Ward helped spearhead the faculty-in-residence program shortly after joining the Duke faculty in 1980. At that time, administrators were eager to narrow the gap between academic and residential life at Duke, and they felt that placing faculty members in undergraduate residence halls would foster such an environment. Ward's involvement in a similar program at Yale, his alma mater and prior employer, made him a desirable candidate to assist in Duke's transition.

He most recently lived in Edens Quad on West Campus.

"Ben embodies the core values and highest aspirations of Duke and is much beloved on campus and in the Durham community," said Robert Thompson, a long-time dean of Trinity College. "Ben made a difference in the lives of many undergraduates, and staff and faculty as well. Ben traversed many boundaries in academic and student life and the Duke and Durham communities, and did so with remarkable grace, dignity, genuine respect and concern for others, and with an unfailing smile, good humor and generosity of spirit."

A service of remembrance is scheduled for 3 p.m. Saturday, Jan. 18, in Duke Chapel. A small, private burial service will be held at a date and time that is yet to be determined.

In lieu of flowers, donations may be made to the Benjamin F. Ward Endowment for the Arts at Duke University.
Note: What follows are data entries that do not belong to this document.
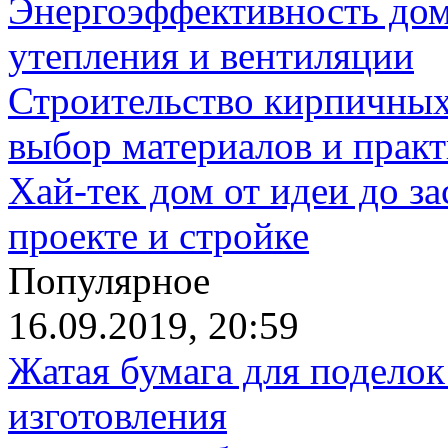
Энергоэффективность дом
утепления и вентиляции
Строительство кирпичных
выбор материалов и прак
Хай-тек дом от идеи до з
проекте и стройке
Популярное
16.09.2019, 20:59
Жатая бумага для поделок
изготовления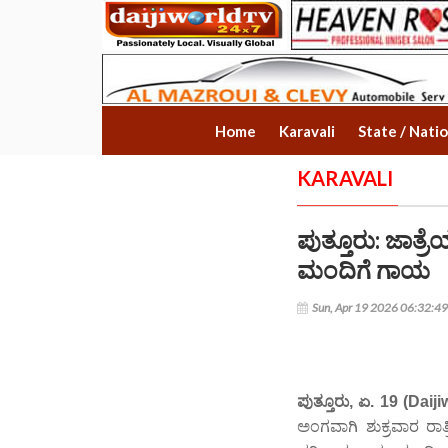
Home
Karavali
State / Nati
KARAVALI
ಪುತ್ತೂರು: ಜಾತ್ರ
ಮಂದಿಗೆ ಗಾಯ
Sun, Apr 19 2026 06:32:4
ಪುತ್ತೂರು, ಏ. 19 (Dai
ಅಂಗವಾಗಿ ಶುಕ್ರವಾರ ರಾತ್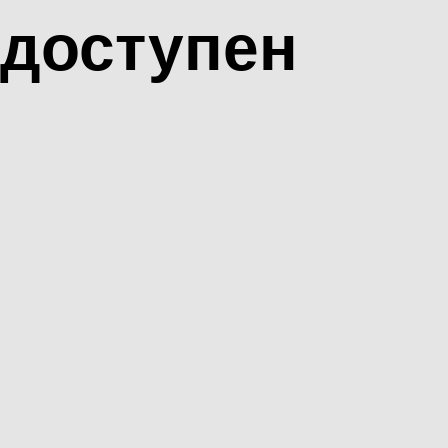
доступен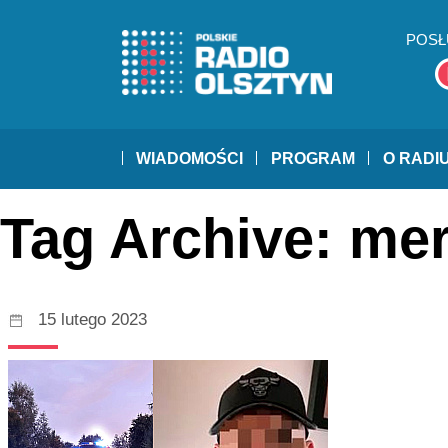
POSŁ
WIADOMOŚCI
PROGRAM
O RADI
Tag Archive: me
15 lutego 2023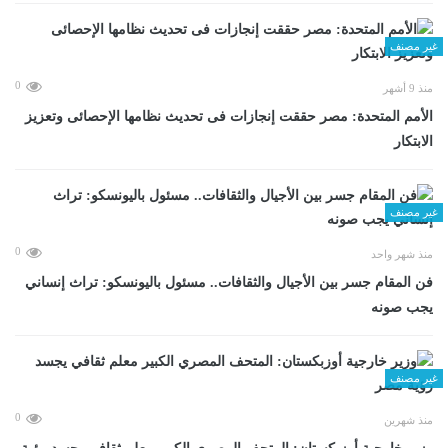
غير مصنف
0
منذ 9 أشهر
الأمم المتحدة: مصر حققت إنجازات فى تحديث نظامها الإحصائى وتعزيز
الابتكار
غير مصنف
0
منذ شهر واحد
فن المقام جسر بين الأجيال والثقافات.. مسئول باليونسكو: تراث إنساني
يجب صونه
غير مصنف
0
منذ شهرين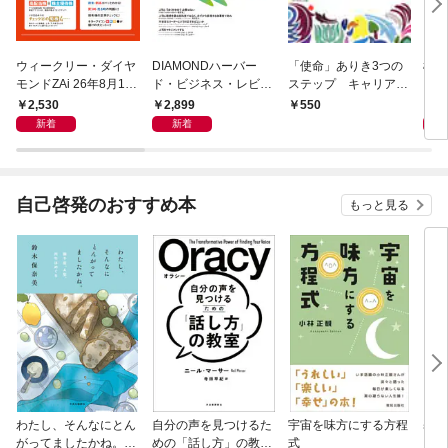
ウィークリー・ダイヤ
DIAMONDハーバー
「使命」ありき3つの
極限
モンドZAi 26年8月10
ド・ビジネス・レビュ
ステップ キャリアの
日・17日合併号
ー 2026年9月号 特集
成功とは何か
2,530
2,899
2,
550
「上司をマネジメント
新着
新着
する」
自己啓発のおすすめ本
もっと見る
わたし、そんなにとん
自分の声を見つけるた
宇宙を味方にする方程
基地
がってましたかね。
めの「話し方」の教
式
るた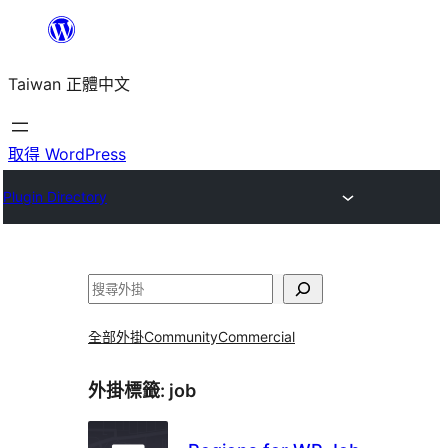
跳
至
Taiwan 正體中文
主
要
內
取得 WordPress
容
Plugin Directory
搜
尋
全部外掛
Community
Commercial
外掛標籤:
job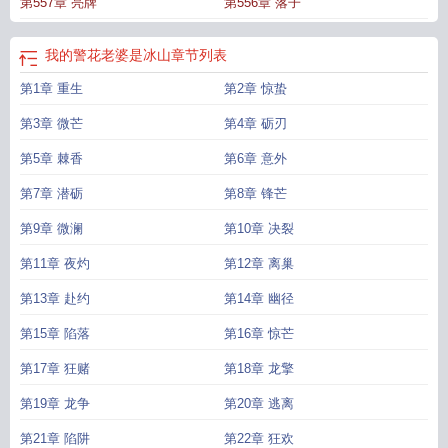
第557章 亮牌
第556章 落子
我的警花老婆是冰山
章节列表
第1章 重生
第2章 惊蛰
第3章 微芒
第4章 砺刃
第5章 棘香
第6章 意外
第7章 潜砺
第8章 锋芒
第9章 微澜
第10章 决裂
第11章 夜灼
第12章 离巢
第13章 赴约
第14章 幽径
第15章 陷落
第16章 惊芒
第17章 狂赌
第18章 龙擎
第19章 龙争
第20章 逃离
第21章 陷阱
第22章 狂欢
To contribute, go to and click the link that reads: "Add an unlisted designation." Then type in: Fund Code: 615-9006. Checks may also be mailed to Alumni & Development Records, Duke University, Box 90581, Durham, NC 27708-0581, and made payable to Duke University. Include either on the memo line, or in a note with the check, that the money is for the "Ben Ward Arts Endowment Fund."

Gifts of time in honor of Ward would be appreciated by Urban Ministries in Durham, or the non-profit of your choice.